Stigmatisation des femmes stériles en Afrique : entre traditions, représentations et droits humains
La maternité occupe une place centrale dans les sociétés africaines, où elle constitue un marqueur de statut social, de respectabilité et de stabilité conjugale. La naissance d’un enfant n’est pas seulement perçue comme une continuité biologique mais aussi comme un symbole de prospérité et de légitimité familiale (Hörbst, 2012). Au Bénin, cette perception est particulièrement marquée : la maternité est une norme sociale quasi incontournable, et la femme est souvent définie par sa capacité à procréer. Dans ce contexte, l’absence d’enfant est perçue comme une anomalie qui compromet l’intégration de la femme dans son foyer et dans sa communauté. Selon l’OMS (2020), l’infertilité touche environ 48 millions de couples dans le monde, et sa prévalence est particulièrement élevée en Afrique subsaharienne. Toutefois, si la stérilité peut concerner aussi bien l’homme que la femme, la responsabilité est presque systématiquement attribuée à cette dernière (Inhorn & Patrizio, 2015).

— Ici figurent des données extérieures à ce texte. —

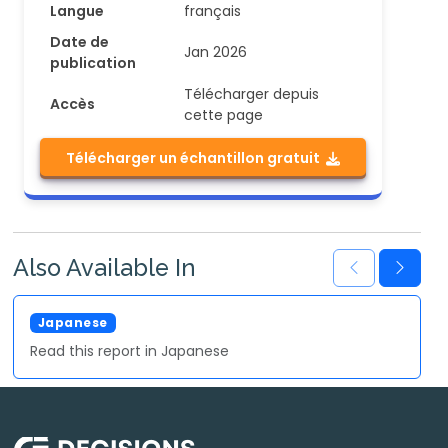
Langue
français
Date de
Jan 2026
publication
Télécharger depuis
Accès
cette page
Télécharger un échantillon gratuit
Also Available In
Japanese
Read this report in Japanese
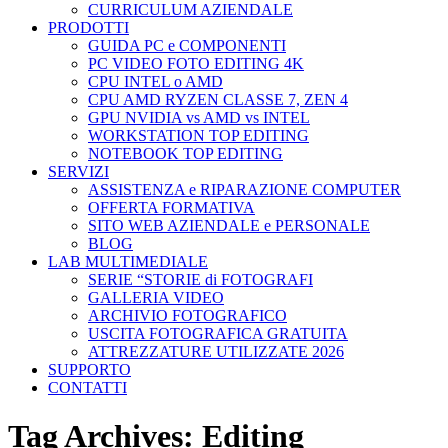
CURRICULUM AZIENDALE
PRODOTTI
GUIDA PC e COMPONENTI
PC VIDEO FOTO EDITING 4K
CPU INTEL o AMD
CPU AMD RYZEN CLASSE 7, ZEN 4
GPU NVIDIA vs AMD vs INTEL
WORKSTATION TOP EDITING
NOTEBOOK TOP EDITING
SERVIZI
ASSISTENZA e RIPARAZIONE COMPUTER
OFFERTA FORMATIVA
SITO WEB AZIENDALE e PERSONALE
BLOG
LAB MULTIMEDIALE
SERIE “STORIE di FOTOGRAFI
GALLERIA VIDEO
ARCHIVIO FOTOGRAFICO
USCITA FOTOGRAFICA GRATUITA
ATTREZZATURE UTILIZZATE 2026
SUPPORTO
CONTATTI
Tag Archives:
Editing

La stérilité féminine ne se réduit pas à un problème médical, elle prend une dimension culturelle et sociale lourde de conséquences. Dans plusieurs communautés béninoises, elle est interprétée à travers des croyances mystiques ou religieuses, alimentant l’idée que la femme stérile est victime de malédiction, de sorcellerie ou de transgression sociale. Ces représentations conduisent à des formes variées de stigmatisation : rejet conjugal (menace de divorce, polygamie imposée), marginalisation sociale (exclusion des cérémonies et rituels), perte de statut économique (privation d’héritage, dépendance accrue). Comme le souligne Douvi (2022), « la stérilité féminine est un stigmate social qui marginalise la femme dans son foyer et dans sa communauté ». Cette stigmatisation peut avoir des répercussions psychologiques sévères, allant de la honte et du repli social à la dépression et à l’anxiété. Elle constitue dès lors une forme de violence basée sur le genre, en contradiction avec les principes fondamentaux des droits humains, tels que le droit à la dignité, à l’égalité et à la non-discrimination.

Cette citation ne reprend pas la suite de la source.